Posted 2020-May-11, 06:46
It is not a goal in itself to keep the R value as low as possible. It depends on the strategy that is chosen to get through this crisis.
In my opinion, depending on the characteristics of a country, there are two feasible strategies to take. They are supposed to be separated from each other and certainly not mixed and they have different consequence for the desired R value. For completeness, there is also the third strategy.
A) Wait for a vaccine
We keep R as small as possible. We do so until we have controlled the spread of the virus close to 0. From then testing and tracing is doable. After that we carefully open up and test massively. Outbreaks lead to an immediate quarantine. We keep doing so until a vaccine is available. In this strategy, the value for R needs to be as low as possible. It is followed by countries like South Korea. It works well with countries with a disciplined population where health information is shared with the authorities and who have a large test capacity.
B) Controlled herd immunity
We are not waiting for a vaccine, we are developing herd immunity. This means that we will have to get through the wave of the virus. It is important to flatten the curve to make sure that health care doesn't get overwhelmed. But we need to realize that the total area under the curve needs to be the same: this is the amount of people that have had the disease. We need people to have been sick and survived to reach herd immunity. The higher the value of R, the faster we can get through this. The lower the value of R, the longer it will take us to reach immunity.
In this second strategy, the damage to the economy will be larger with a flatter curve for two reasons: The measures will be tighter and they need to be in place longer. This means that we want to have the curve "as steep as we can afford". We want the hospitals fairly full, so that the time span is as short as possible and the measures that are taken have as little consequence for the economy as possible. For this, we first want to take away any overloading of hospital and when we have achieved that we want the value of R as high as we can afford: 1. The consequence is that as we proceed, we can slowly but steadily release the measures. After all, with a steadily increasing degree of immunity in society, the number of contacts between people that are needed to lead to an effective transmission will increase. This is because part of those transmission will be to people who are already immune. Without a change in the measures, R will decrease by itself.

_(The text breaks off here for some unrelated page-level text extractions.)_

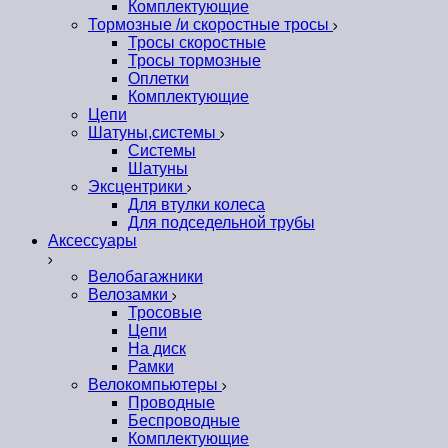
Комплектующие
Тормозные /и скоростные тросы
Тросы скоростные
Тросы тормозные
Оплетки
Комплектующие
Цепи
Шатуны,системы
Системы
Шатуны
Эксцентрики
Для втулки колеса
Для подседельной трубы
Аксессуары
Велобагажники
Велозамки
Тросовые
Цепи
На диск
Рамки
Велокомпьютеры
Проводные
Беспроводные
Комплектующие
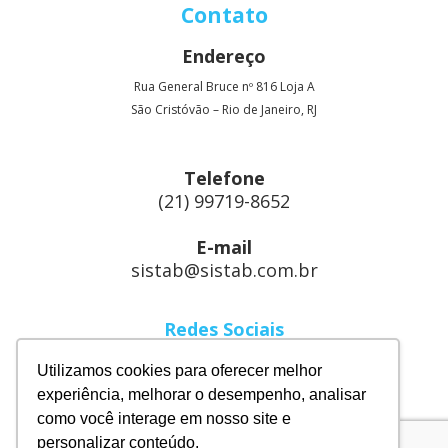
Contato
Endereço
Rua General Bruce nº 816 Loja A
São Cristóvão – Rio de Janeiro, RJ
Telefone
(21) 99719-8652
E-mail
sistab@sistab.com.br
Redes Sociais
Linkedin
Utilizamos cookies para oferecer melhor
Instagram
experiência, melhorar o desempenho, analisar
como você interage em nosso site e
Facebook
personalizar conteúdo.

This strategy is followed by countries with an excellent health care system, such as Sweden and Germany. (The German R fluctuates a little bit around the value of 1. Could the fact that they have a physical chemist in charge of the country have anything to do with that?)
And then, for completeness' sake, there is the third "strategy":
C) Let it run
In this scenario, the hospitals are overflowing. This is the way to get through the health crisis as quickly as possible. Within a relatively short period of time enough people will have had the disease and society is immune. Unfortunately, a large part of those people will have died unnecessarily. Of course, this is dramatic by itself for the needless loss of life. The economic consequences will be bad too: People that could have been saved are taken out of the economy. We have invested in their education and upbringing, but will not get the return for that investment. But there also is a mathematical consequence: Those people who are dead and buried do not contribute to herd immunity as they would have if they had survived. They are no longer part of our herd. So, apart from being immoral (if your ethics would use this qualification for the needless loss of life), this scenario is bad for the economy and it doesn't lead to herd immunity (until a significant part of the herd has died).
You can figure out which countries are following this scenario.